A welcome decline in UK CPI does highlight the fact that hike expectations have got a little extended over the medium-term. However, rising rates do seem inevitable, with UK banks likely to benefit as a result.

  • European markets struggle despite recent US Q3 earnings strength.

  • UK inflation decline unlikely to avert November hike.

  • Bank stocks are likely to benefit from rising rates.

European markets are struggling to gain traction in early trade today, despite a welcome decline in UK CPI inflation that could take some of the heat off the Bank of England. While earnings season remains in its infancy, an impressive 84% of the S&P 500 companies that have reported thus far have seen beats on earnings. Nonetheless, concerns remain over the Q4 outlook, with price and logistical pressures remaining a major hurdle to overcome in a bid to benefit from the strong consumer demand.

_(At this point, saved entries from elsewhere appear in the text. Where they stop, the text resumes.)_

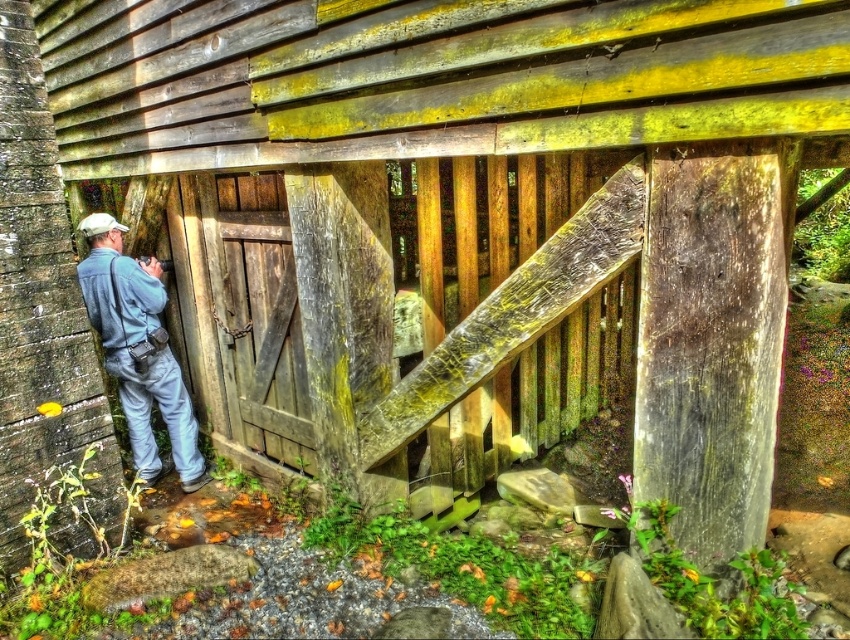 Is weathered wood barn door at center wider than blue denim jumpsuit at left?

Indeed, weathered wood barn door at center has a greater width compared to blue denim jumpsuit at left.

This screenshot has height=640, width=850. What are the coordinates of `weathered wood barn door at center` in the screenshot? It's located at (242, 314). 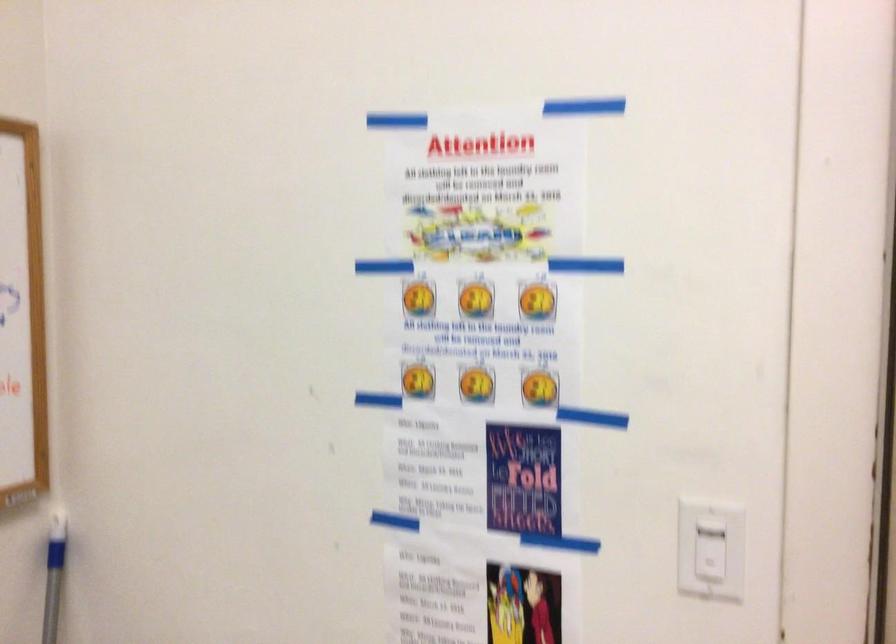 This screenshot has width=896, height=644. What do you see at coordinates (710, 550) in the screenshot? I see `the white light switch` at bounding box center [710, 550]. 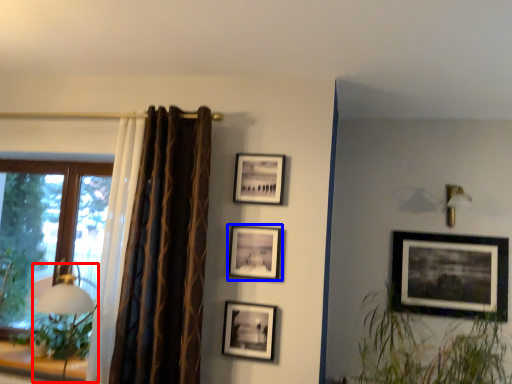 Question: Which object appears closest to the camera in this image, table lamp (highlighted by a red box) or picture frame (highlighted by a blue box)?

Choices:
 (A) table lamp
 (B) picture frame

Answer: (A)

The recent surge in inflation has been taken very seriously at the BoE, with a rate rise widely expected in just over two weeks. This places the UK well ahead of the curve compared with our US and eurozone counterparts. Today’s decline in both headline and core CPI brings the potential for markets to row back on the somewhat over-the-top shift that saw markets predict five 25bp rate hikes in the next six meetings. However, while the long-term projections seem a little overdone, prices do remain well above target and there is a risk that cold winter weather conditions and a surge in consumer demand bring another bout of price pressures to the table. Markets are now pricing in a 78% chance of a November rate hike, down from 82% pre-CPI.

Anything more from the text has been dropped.